------ TASK INPUTS ------

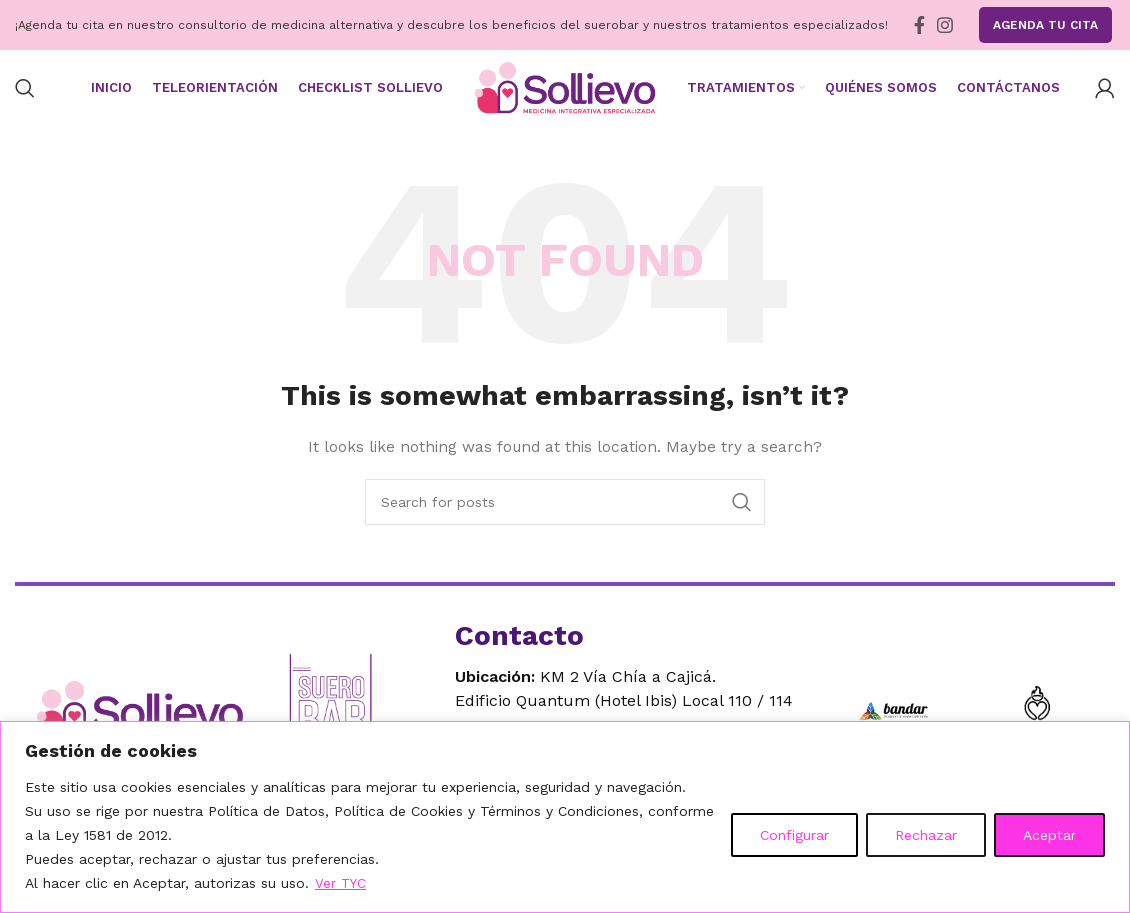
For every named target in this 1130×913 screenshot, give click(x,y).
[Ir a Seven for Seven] (1036, 720)
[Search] (25, 93)
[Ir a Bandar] (893, 720)
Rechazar (926, 836)
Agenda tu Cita (1045, 25)
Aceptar (1049, 836)
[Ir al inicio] (145, 720)
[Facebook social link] (919, 25)
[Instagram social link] (945, 25)
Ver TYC (341, 884)
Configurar (794, 836)
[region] (565, 817)
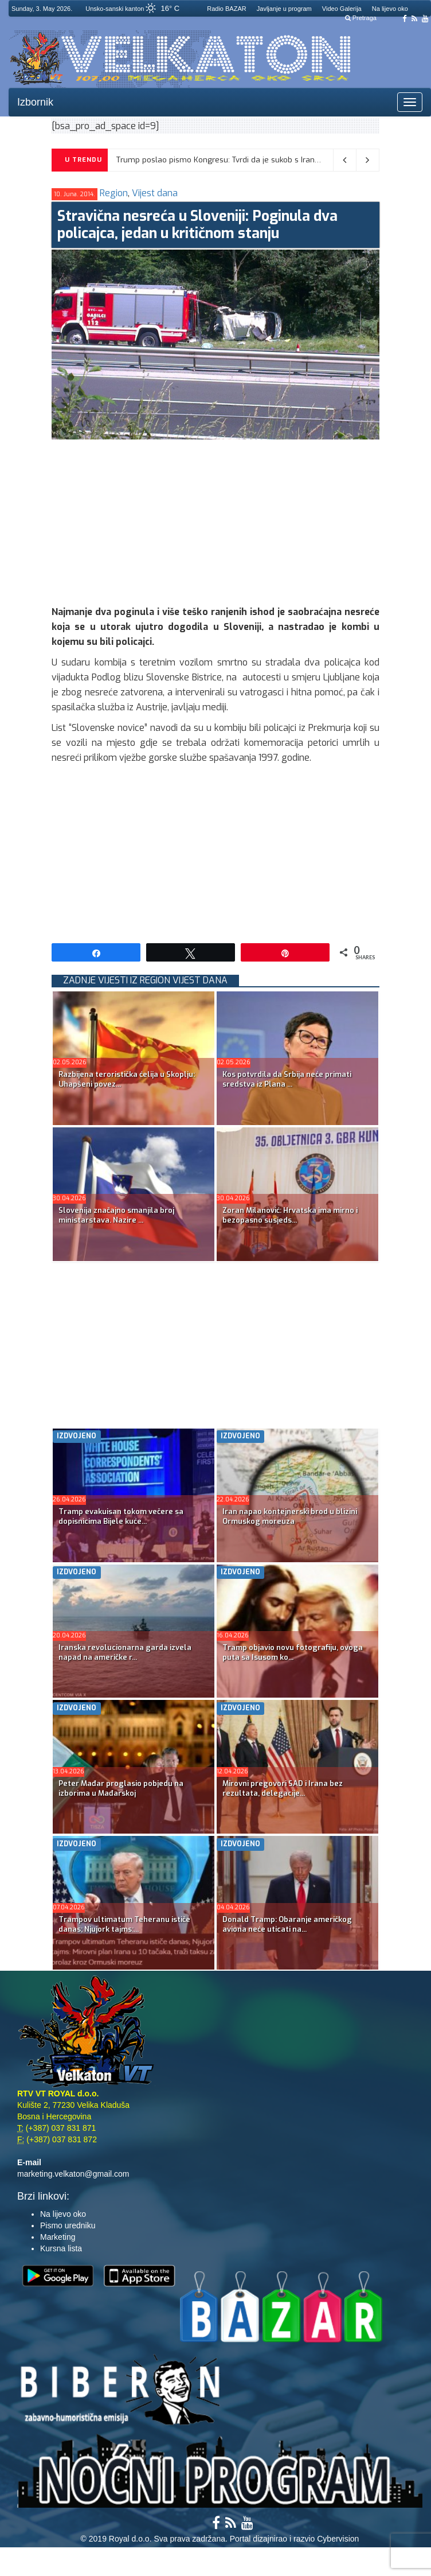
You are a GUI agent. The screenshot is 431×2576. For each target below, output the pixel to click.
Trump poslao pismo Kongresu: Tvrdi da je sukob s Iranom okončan (237, 160)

------

* **BRIEF**:
From the listing above, copy every line where the string "click" is found.

* **RESPONSE**:
For every named target in this 1130×913 screenshot, give click(x,y).
You are a GUI agent. The screenshot is 431×2576. For each target below, output the pixel to click.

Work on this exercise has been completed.